The current cap would rule out the Inter-Faith Council for Social Services’ plans to replace its downtown men’s shelter with a 52-bed shelter on UNC-Chapel Hill-owned land along Martin Luther King Jr. Boulevard at Homestead Road.

Last week neighbors published an analysis showing the current shelter at 100 W. Rosemary St. was the site of the second largest number of arrests in the past six years, behind only University Mall.

The 155 arrest total was similar to that of other downtown locations such as the University Square shopping center. The statistics show where suspects were apprehended, not where crimes took place. The shelter ranked 12th for criminal incidents, behind several apartment complexes, shopping centers, office buildings and both high schools.

On Sunday, Laurie Tucker, the IFC’s residential services director, told about 100 people at United Church of Chapel Hill that the shelter makes safety a top priority. The church would be the new shelter’s closest neighbor.

Shelter staff already can do criminal background checks, search residents’ belongings and have a hand-held metal detector. “If you come in with something, and I find it, it’s mine,” Tucker said.

The new shelter, if approved, would continue to let men sleep on the floor in freezing weather. But it would emphasize longer-term housing for men who get drug and alcohol counseling, file disability claims or seek jobs.

The IFC soup kitchen, now in the shelter downtown, would move to the IFC’s headquarters in Carrboro to merge with the agency’s food pantry and give residents of the new shelter space and privacy.
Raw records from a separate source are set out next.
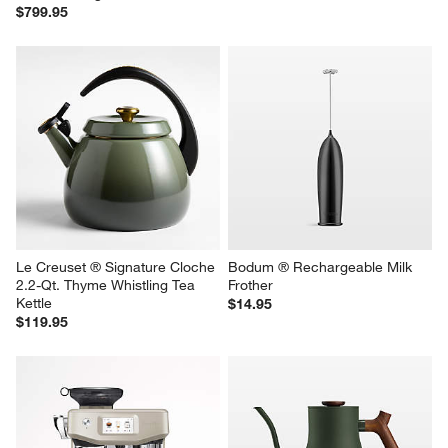
$799.95
Le Creuset ® Signature Cloche 
Bodum ® Rechargeable Milk 
2.2-Qt. Thyme Whistling Tea 
Frother
Kettle
$14.95
$119.95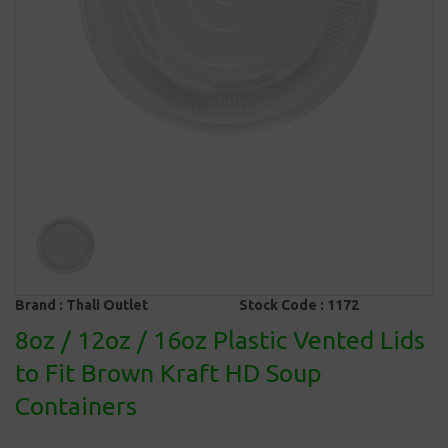
Brand :
Thali Outlet
Stock Code :
1172
8oz / 12oz / 16oz Plastic Vented Lids
to Fit Brown Kraft HD Soup
Containers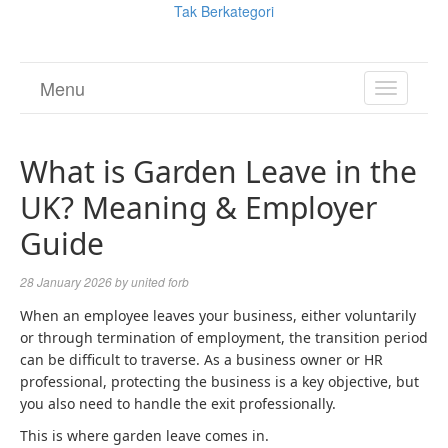
Tak Berkategori
Menu
TOGGL
NAVIGA
What is Garden Leave in the
UK? Meaning & Employer
Guide
28 January 2026
by
united forb
When an employee leaves your business, either voluntarily
or through termination of employment, the transition period
can be difficult to traverse. As a business owner or HR
professional, protecting the business is a key objective, but
you also need to handle the exit professionally.
This is where garden leave comes in.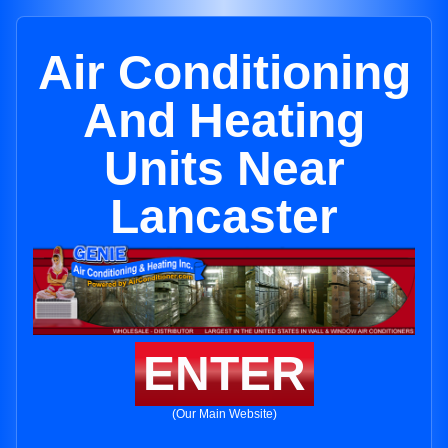
Air Conditioning
And Heating
Units Near
Lancaster
ENTER
(Our Main Website)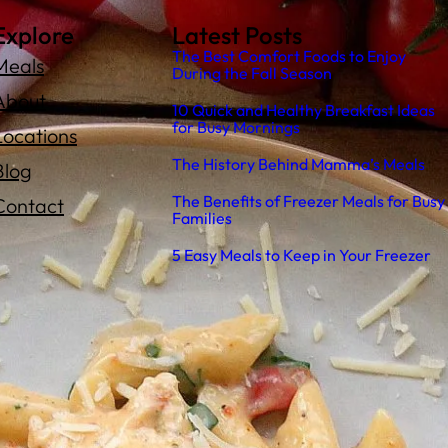
Explore
Latest Posts
The Best Comfort Foods to Enjoy
Meals
During the Fall Season
About
10 Quick and Healthy Breakfast Ideas
for Busy Mornings
Locations
The History Behind Mamma’s Meals
Blog
The Benefits of Freezer Meals for Busy
Contact
Families
5 Easy Meals to Keep in Your Freezer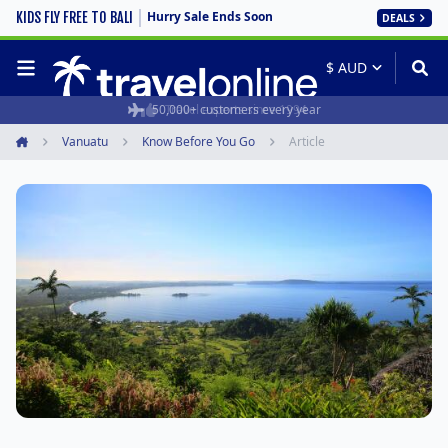
Hurry Sale Ends Soon
KIDS FLY FREE TO BALI
DEALS
50,000+ customers every year
Travel experts since 1994
Vanuatu
Know Before You Go
Article
Home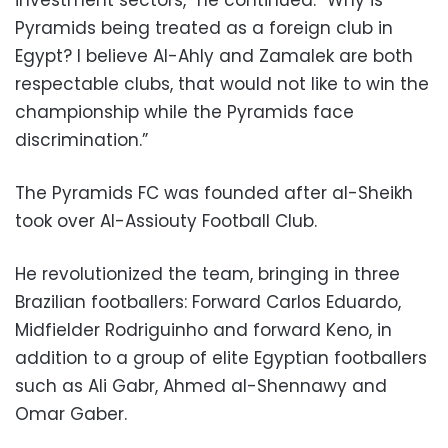
investment sectors,” he continued. “Why is
Pyramids being treated as a foreign club in
Egypt? I believe Al-Ahly and Zamalek are both
respectable clubs, that would not like to win the
championship while the Pyramids face
discrimination.”
The Pyramids FC was founded after al-Sheikh
took over Al-Assiouty Football Club.
He revolutionized the team, bringing in three
Brazilian footballers: Forward Carlos Eduardo,
Midfielder Rodriguinho and forward Keno, in
addition to a group of elite Egyptian footballers
such as Ali Gabr, Ahmed al-Shennawy and
Omar Gaber.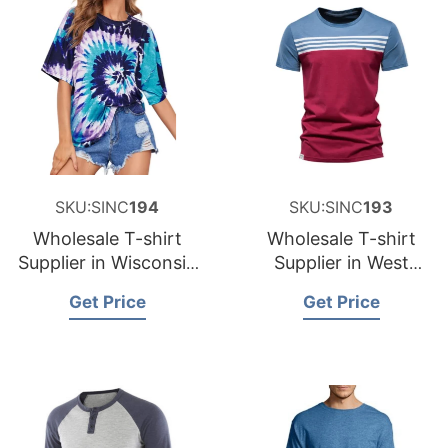
SKU:SINC
194
SKU:SINC
193
Wholesale T-shirt
Wholesale T-shirt
Supplier in Wisconsin
Supplier in West
USA
Virginia USA
Get Price
Get Price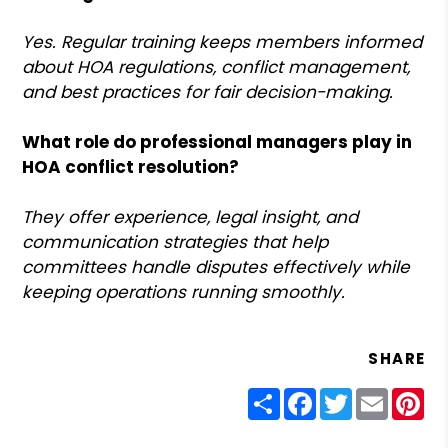
Yes. Regular training keeps members informed
about HOA regulations, conflict management,
and best practices for fair decision-making.
What role do professional managers play in
HOA conflict resolution?
They offer experience, legal insight, and
communication strategies that help
committees handle disputes effectively while
keeping operations running smoothly.
SHARE
Share
Facebook
Twitter
Email
Pin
Given its current location, it’s hard to measure the shelter’s impact on crime without examining its residents’ criminal records. But IFC executive director Chris Moran has declined to identify residents. Though 100 W. Rosemary St. shows up on police reports, homeless criminals sometimes tell police that’s their address even if they don’t live there.

Police Chief Brian Curran said the shelter’s location, along with its soup kitchen serving all sorts of hungry people, makes it a likely spot to arrest petty criminals, whether or not they live there.

Moran released statistics last week showing only 20 criminal charges filed last year against clients staying at the shelter at the time. A handful were for violent crimes; most were for misdemeanor property or drug crimes.

“The great majority of people who reside with us are not dangerous,” Moran said.

But for some neighbors, any more crime is too much. They say neighborhoods nearest Homestead Park, on either side of Martin Luther King Jr. Boulevard, already have the highest crime rates of Chapel Hill suburban neighborhoods.